(Transcribed page contents)
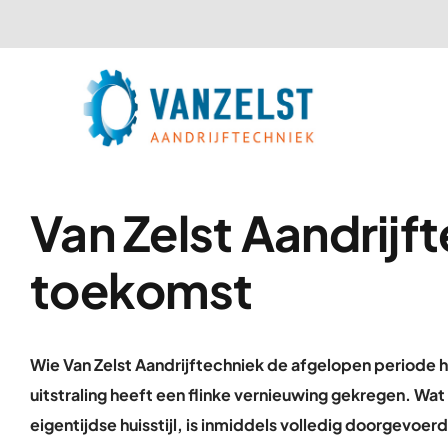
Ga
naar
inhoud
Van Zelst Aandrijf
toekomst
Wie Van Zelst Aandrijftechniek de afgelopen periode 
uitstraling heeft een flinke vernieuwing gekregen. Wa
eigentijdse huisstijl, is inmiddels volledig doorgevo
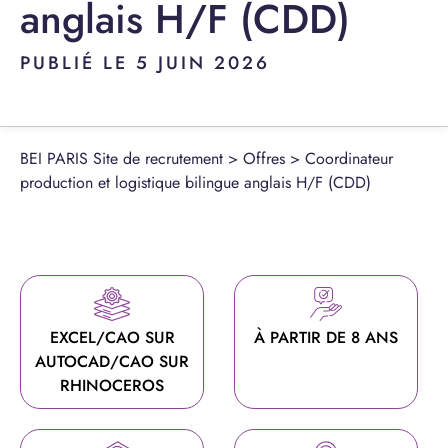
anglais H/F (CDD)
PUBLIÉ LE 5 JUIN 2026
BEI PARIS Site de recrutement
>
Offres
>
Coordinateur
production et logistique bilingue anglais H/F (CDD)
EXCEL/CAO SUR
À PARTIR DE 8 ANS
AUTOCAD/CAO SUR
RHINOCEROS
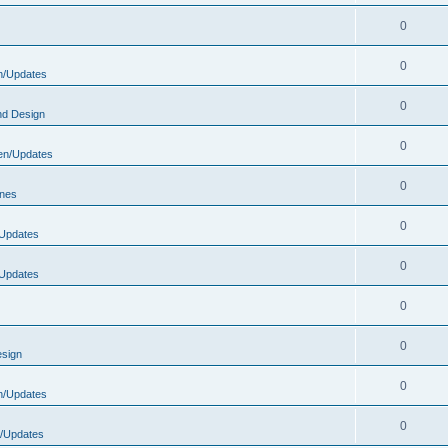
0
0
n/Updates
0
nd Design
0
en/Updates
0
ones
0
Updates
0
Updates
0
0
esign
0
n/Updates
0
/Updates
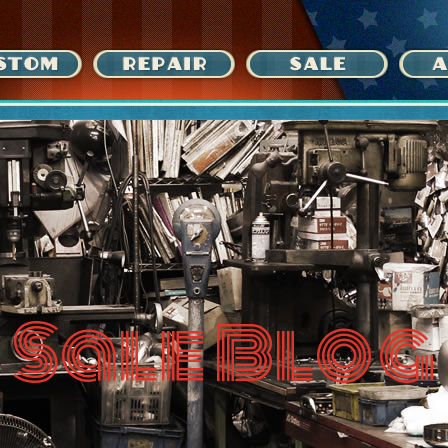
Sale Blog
---
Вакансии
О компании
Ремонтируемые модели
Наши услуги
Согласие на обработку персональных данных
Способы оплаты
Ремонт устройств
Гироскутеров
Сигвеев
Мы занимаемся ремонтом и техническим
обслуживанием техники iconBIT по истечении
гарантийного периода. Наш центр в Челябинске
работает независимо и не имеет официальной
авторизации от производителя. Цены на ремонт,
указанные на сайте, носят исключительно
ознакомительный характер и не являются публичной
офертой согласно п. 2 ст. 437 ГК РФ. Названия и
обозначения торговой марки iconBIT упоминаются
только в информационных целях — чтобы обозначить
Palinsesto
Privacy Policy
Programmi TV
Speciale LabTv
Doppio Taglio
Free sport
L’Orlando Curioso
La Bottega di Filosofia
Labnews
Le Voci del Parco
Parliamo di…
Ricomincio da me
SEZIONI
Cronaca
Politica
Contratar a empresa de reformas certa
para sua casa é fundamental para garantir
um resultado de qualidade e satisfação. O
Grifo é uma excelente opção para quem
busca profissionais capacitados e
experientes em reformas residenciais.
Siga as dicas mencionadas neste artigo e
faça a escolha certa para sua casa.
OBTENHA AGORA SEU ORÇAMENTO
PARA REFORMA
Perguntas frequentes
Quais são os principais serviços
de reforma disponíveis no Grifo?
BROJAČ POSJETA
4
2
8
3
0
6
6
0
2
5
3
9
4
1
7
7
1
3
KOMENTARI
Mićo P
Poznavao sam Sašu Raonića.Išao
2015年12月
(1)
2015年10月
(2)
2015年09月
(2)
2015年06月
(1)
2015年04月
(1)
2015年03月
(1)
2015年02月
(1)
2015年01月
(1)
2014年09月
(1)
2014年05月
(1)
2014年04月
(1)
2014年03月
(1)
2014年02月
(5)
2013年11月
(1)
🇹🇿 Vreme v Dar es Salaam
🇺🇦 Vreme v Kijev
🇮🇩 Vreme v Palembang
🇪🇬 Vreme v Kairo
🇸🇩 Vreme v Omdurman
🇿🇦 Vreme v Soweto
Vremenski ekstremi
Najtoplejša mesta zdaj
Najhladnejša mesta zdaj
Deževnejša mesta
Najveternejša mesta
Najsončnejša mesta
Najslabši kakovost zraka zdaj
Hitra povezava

• Problem statement
Read through the records above and copy the lines that contain "zdaj".

• Reply to the task
Najtoplejša mesta zdaj
Najhladnejša mesta zdaj
Najslabši kakovost zraka zdaj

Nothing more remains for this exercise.